■ **Problem to solve**
Go through the lines below. Copy those with "Chuẩn".

■ **Material for this exercise**
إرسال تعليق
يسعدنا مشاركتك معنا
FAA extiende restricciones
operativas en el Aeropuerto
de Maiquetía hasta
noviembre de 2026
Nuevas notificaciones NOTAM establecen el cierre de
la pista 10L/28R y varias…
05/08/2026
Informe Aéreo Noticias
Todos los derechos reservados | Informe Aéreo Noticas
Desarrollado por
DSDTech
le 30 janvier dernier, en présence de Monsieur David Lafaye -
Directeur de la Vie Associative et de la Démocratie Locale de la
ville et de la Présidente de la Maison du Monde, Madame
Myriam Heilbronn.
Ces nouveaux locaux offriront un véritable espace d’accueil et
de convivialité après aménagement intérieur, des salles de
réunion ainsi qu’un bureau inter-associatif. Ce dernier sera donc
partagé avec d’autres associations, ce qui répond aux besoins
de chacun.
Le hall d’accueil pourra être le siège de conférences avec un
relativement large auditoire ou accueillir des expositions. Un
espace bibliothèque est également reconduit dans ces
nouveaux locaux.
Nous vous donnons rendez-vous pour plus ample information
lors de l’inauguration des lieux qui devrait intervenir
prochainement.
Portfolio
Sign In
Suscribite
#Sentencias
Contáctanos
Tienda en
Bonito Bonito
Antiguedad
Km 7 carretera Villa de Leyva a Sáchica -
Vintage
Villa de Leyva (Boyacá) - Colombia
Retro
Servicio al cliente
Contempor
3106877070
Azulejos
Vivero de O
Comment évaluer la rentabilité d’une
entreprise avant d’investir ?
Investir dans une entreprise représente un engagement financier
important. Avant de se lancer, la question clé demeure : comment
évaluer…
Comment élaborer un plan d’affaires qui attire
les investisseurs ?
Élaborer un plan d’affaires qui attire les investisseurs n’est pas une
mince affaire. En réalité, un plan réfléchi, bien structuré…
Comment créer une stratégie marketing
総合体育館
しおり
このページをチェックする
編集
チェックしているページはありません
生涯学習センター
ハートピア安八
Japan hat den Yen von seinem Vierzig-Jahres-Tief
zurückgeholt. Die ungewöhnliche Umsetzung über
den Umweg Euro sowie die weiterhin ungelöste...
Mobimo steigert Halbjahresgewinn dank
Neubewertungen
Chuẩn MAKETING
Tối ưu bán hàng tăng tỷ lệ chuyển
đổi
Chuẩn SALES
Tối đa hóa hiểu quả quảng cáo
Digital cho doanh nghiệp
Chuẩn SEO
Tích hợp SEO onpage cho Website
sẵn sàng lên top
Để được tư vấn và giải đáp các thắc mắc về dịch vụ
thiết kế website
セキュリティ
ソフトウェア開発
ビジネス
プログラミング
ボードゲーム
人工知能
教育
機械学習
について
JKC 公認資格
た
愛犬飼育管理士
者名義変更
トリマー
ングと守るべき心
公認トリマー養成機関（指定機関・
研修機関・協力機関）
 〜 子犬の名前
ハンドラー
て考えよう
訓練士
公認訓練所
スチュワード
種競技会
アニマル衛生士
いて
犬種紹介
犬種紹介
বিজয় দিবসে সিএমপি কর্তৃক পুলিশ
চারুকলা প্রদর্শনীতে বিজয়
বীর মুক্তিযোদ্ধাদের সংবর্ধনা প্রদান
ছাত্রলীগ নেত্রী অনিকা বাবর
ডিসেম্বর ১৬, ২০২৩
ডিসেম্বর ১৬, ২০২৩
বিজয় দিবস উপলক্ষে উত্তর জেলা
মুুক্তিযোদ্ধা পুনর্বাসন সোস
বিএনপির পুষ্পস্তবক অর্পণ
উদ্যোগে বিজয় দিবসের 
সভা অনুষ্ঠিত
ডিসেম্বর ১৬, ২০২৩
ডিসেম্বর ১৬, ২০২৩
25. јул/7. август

■ **Reply to the task**
Chuẩn MAKETING
Chuẩn SALES
Chuẩn SEO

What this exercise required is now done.